Il partit : on peut dire que ce fut pour toujours. Dès lors, pendant quinze ans, de Salon en Salon, se succède la série de ses œuvres italiennes, les Cervaroles, les Fienaroles, Zingara ou la Lavandara. Elles sont célèbres. Les estampes de Goupil les ont rendues populaires. Je crains que nous ne soyons devenus moins sensibles à leur charme. On surprendrait beaucoup de monde, si on montrait dans ces peintures les chefs-d’œuvre du « naturalisme. » Et pourtant, je n’invente rien : Hébert est de l’« école de 1850, » de cette génération des Millet, des Courbet, qui marque la chute du romantisme, le retour à la réalité. Je doute même que personne en ait plus sévèrement appliqué le programme. Toutes ses figures sont des portraits et même, selon la stricte observance réaliste, des gens du peuple, des paysans. Hébert, dans ses œuvres d’Italie, est aussi « rustique » que Millet, beaucoup plus que Courbet, lequel le plus souvent n’est que trivial et roturier. Mais ceux-ci sont des philanthropes, des orateurs ou des tribuns. Ils mettent dans leur art une masse d’intentions. Hébert n’y a jamais cherché que la beauté.

Voilà pourquoi il ne pouvait plus se passer de l’Italie. C’est à la Cervara, dans les montagnes de la Sabine, non loin de Subiaco, au cœur de l’antique Ombrie, âpre et rugueuse Auvergne, espèce de massif central italien, — c’est là, en pleine solitude, qu’il prit ses quartiers généraux et coula les années les plus fécondes de sa vie. A deux heures de Rome, ce coin de l’Italie est à peu près sauvage. On y mène une vie que n’a pas avilie le contact du progrès. Vie mâle, noble et rude. On manque de tout. Ce sont encore les mœurs du monde primitif, les habitudes sans âge de l’homme patriarcal. Les figures s’y meuvent, en quelque sorte, dans l’éternel ; une cadence du fond des temps rythme des gestes séculaires. Ces paysans sont beaux. Pas une vulgarité, pas une faute de goût. La seule ambition est de ne pas mourir de faim. Passé cela, nul besoin, et la plus magnifique liberté intérieure. On comprend que cette race d’aristocrates exquis ait vu éclore la plus radieuse aventure spirituelle, la dernière création mystique du moyen âge. On se prend, là-haut, à douter de la civilisation. De combien de choses superflues nous nous embarrassons ! Combien notre confort a surchargé la vie ! Et ce bien-être, dont nous sommes si vains, que ne nous coûte-t-il pas en noblesse et en poésie ?
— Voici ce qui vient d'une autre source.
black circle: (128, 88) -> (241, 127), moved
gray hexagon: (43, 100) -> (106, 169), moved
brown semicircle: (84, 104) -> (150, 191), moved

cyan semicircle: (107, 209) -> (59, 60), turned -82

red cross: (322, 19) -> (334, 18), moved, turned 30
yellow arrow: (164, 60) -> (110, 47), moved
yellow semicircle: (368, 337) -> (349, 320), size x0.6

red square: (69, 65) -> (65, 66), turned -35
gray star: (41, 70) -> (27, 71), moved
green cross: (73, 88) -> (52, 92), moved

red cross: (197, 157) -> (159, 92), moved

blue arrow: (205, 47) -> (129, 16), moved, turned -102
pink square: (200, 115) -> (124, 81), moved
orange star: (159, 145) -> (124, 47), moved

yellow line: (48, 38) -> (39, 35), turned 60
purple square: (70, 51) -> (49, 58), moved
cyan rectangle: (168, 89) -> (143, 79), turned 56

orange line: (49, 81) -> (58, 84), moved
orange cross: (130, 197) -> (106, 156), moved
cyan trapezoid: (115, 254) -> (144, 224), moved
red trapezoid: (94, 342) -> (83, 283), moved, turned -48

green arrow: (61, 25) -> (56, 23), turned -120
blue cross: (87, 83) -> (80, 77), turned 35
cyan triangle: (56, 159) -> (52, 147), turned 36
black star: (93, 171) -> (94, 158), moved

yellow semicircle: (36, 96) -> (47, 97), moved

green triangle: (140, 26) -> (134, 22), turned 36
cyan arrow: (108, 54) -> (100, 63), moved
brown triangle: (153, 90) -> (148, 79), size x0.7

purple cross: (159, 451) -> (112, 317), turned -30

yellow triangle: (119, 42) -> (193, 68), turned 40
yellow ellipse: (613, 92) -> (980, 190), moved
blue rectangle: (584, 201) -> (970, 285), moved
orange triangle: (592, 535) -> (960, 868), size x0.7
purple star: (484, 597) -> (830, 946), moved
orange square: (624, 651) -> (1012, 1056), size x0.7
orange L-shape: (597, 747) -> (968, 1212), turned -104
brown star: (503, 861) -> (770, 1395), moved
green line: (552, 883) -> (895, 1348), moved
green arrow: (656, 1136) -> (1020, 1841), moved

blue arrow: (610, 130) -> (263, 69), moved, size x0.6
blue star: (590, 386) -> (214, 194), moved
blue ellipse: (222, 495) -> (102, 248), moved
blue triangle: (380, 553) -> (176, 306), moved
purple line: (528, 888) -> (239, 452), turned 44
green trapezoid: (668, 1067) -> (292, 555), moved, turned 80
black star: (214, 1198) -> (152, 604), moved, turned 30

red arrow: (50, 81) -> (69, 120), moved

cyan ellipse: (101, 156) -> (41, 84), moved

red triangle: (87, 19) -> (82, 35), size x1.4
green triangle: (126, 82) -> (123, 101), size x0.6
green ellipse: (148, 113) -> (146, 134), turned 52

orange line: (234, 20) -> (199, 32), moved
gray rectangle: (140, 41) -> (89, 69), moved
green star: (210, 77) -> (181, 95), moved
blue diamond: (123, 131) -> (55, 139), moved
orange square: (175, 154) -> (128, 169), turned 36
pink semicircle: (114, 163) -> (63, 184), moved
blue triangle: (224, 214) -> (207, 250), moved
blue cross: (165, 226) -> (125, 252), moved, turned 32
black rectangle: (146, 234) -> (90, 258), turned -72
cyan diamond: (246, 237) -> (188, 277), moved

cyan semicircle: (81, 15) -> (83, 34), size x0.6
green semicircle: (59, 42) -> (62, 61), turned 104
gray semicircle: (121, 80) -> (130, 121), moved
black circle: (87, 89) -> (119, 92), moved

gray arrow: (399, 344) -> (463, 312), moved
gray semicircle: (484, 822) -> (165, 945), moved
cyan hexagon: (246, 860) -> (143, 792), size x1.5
Ce n’est pas la douceur du christianisme franciscain, le charme de la plus suave atmosphère morale, qui retenaient le peintre dans sa bourgade de la Cervara : il y était enchaîné par les beaux yeux des Cervaroles. La beauté, pour Hébert, est toujours du genre féminin. En feuilletant ses cartons, vous rencontrez de loin en loin quelque rare silhouette de pâtre, de mendiant ou de chevrier ; mais dans ses ouvrages achevés, c’est-à-dire dans ses préoccupations constantes et sérieuses, il ne fait place qu’à la femme. On trouverait difficilement un art plus exclusif. Rarement même, chez lui, vous verrez une scène à plusieurs personnages. Une figure, deux au plus, et presque jamais trois, par conséquent nulle anecdote, pas de « sujet, » à peine un titre, rien qu’une attitude simple, un motif sculptural, une idée plastique, en un mot, complète en elle-même, vivant d’une vie indépendante, formant un « tout » parfait et une « fin en soi, » voilà de quoi suffire aux investigations du peintre, tant il est occupé à l’expression d’un objet unique et absorbant. Plus tard, il se circonscrit et se résume encore : il se contentera de la demi-figure, et telle est la formule de ses derniers ouvrages.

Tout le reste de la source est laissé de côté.